- Stored data

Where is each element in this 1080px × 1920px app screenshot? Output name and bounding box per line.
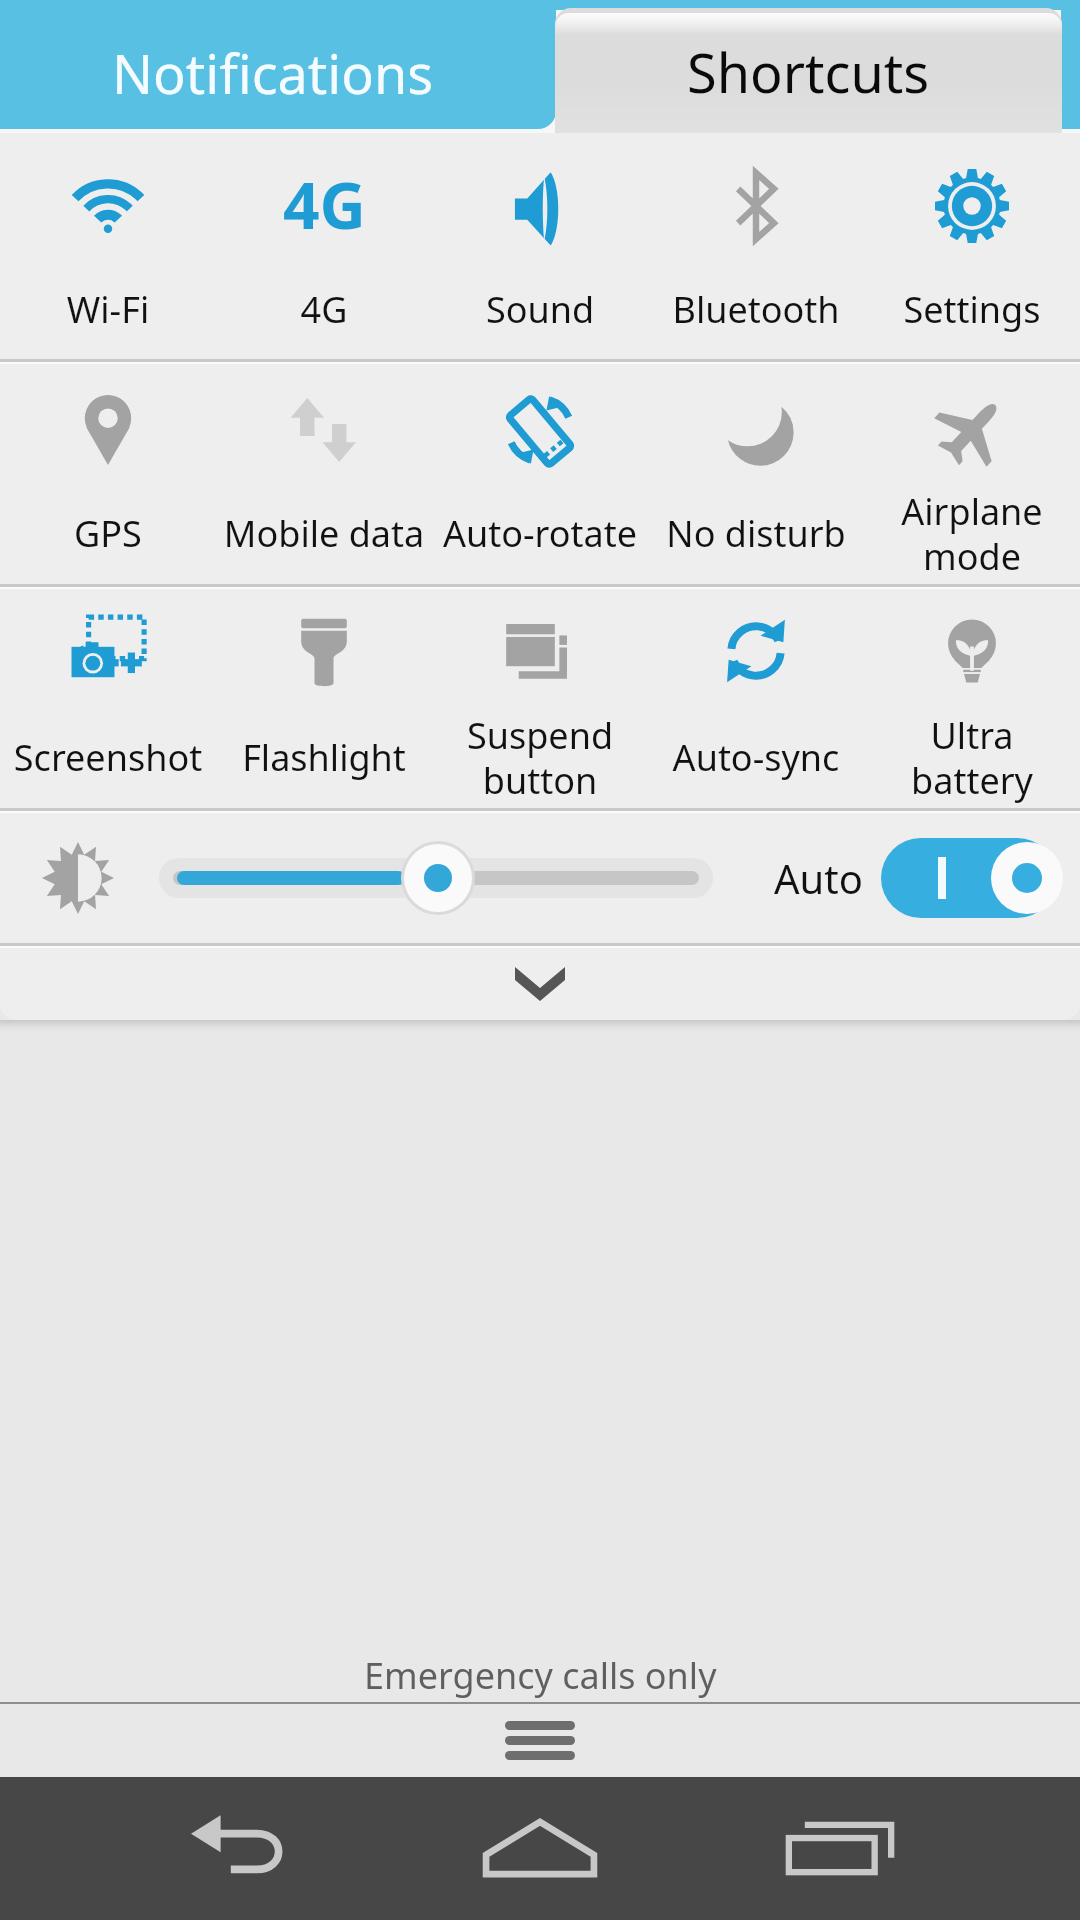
staticText: Bluetooth bbox=[648, 285, 864, 334]
staticText: Sound bbox=[432, 285, 648, 334]
staticText: Shortcuts bbox=[687, 35, 930, 109]
staticText: 4G bbox=[283, 161, 366, 237]
staticText: Airplane mode bbox=[864, 487, 1080, 580]
button[interactable]: Screenshot bbox=[0, 589, 216, 808]
staticText: 4G bbox=[216, 285, 432, 334]
staticText: Screenshot bbox=[0, 733, 216, 782]
button[interactable]: Mobile data bbox=[216, 364, 432, 584]
button[interactable]: Shortcuts bbox=[555, 8, 1062, 133]
staticText: Ultra battery bbox=[864, 711, 1080, 804]
staticText: Auto-sync bbox=[648, 733, 864, 782]
button[interactable]: Auto-sync bbox=[648, 589, 864, 808]
staticText: Emergency calls only bbox=[364, 1651, 717, 1700]
button[interactable]: Notifications bbox=[0, 0, 556, 129]
button[interactable]: Airplane mode bbox=[864, 364, 1080, 584]
button[interactable]: Back bbox=[130, 1777, 352, 1920]
button[interactable]: Suspend button bbox=[432, 589, 648, 808]
button[interactable]: GPS bbox=[0, 364, 216, 584]
button[interactable] bbox=[159, 835, 713, 921]
button[interactable]: No disturb bbox=[648, 364, 864, 584]
button[interactable]: Expand bbox=[0, 948, 1080, 1020]
button[interactable]: Recent apps bbox=[735, 1777, 950, 1920]
staticText: Mobile data bbox=[216, 509, 432, 558]
staticText: Flashlight bbox=[216, 733, 432, 782]
button[interactable]: Flashlight bbox=[216, 589, 432, 808]
button[interactable]: Bluetooth bbox=[648, 133, 864, 359]
staticText: Wi-Fi bbox=[0, 285, 216, 334]
staticText: Notifications bbox=[112, 36, 434, 110]
button[interactable]: Sound bbox=[432, 133, 648, 359]
staticText: GPS bbox=[0, 509, 216, 558]
button[interactable]: Ultra battery bbox=[864, 589, 1080, 808]
button[interactable]: Wi-Fi bbox=[0, 133, 216, 359]
staticText: Auto bbox=[774, 851, 863, 905]
staticText: Settings bbox=[864, 285, 1080, 334]
button[interactable]: Drag handle bbox=[0, 1704, 1080, 1777]
button[interactable]: Settings bbox=[864, 133, 1080, 359]
staticText: No disturb bbox=[648, 509, 864, 558]
button[interactable]: 4G bbox=[216, 133, 432, 359]
staticText: Auto-rotate bbox=[432, 509, 648, 558]
button[interactable]: Auto brightness toggle bbox=[881, 838, 1057, 918]
button[interactable]: Home bbox=[430, 1777, 650, 1920]
button[interactable]: Auto-rotate bbox=[432, 364, 648, 584]
staticText: Suspend button bbox=[432, 711, 648, 804]
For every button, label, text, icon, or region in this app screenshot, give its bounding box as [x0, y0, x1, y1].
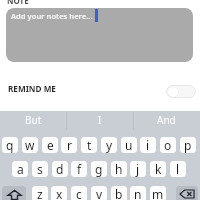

- Exercise
Copy out each line in the listing that has the word "Mobile".

- Exercise output
button[interactable]: Mobile data bbox=[216, 364, 432, 584]
staticText: Mobile data bbox=[216, 509, 432, 558]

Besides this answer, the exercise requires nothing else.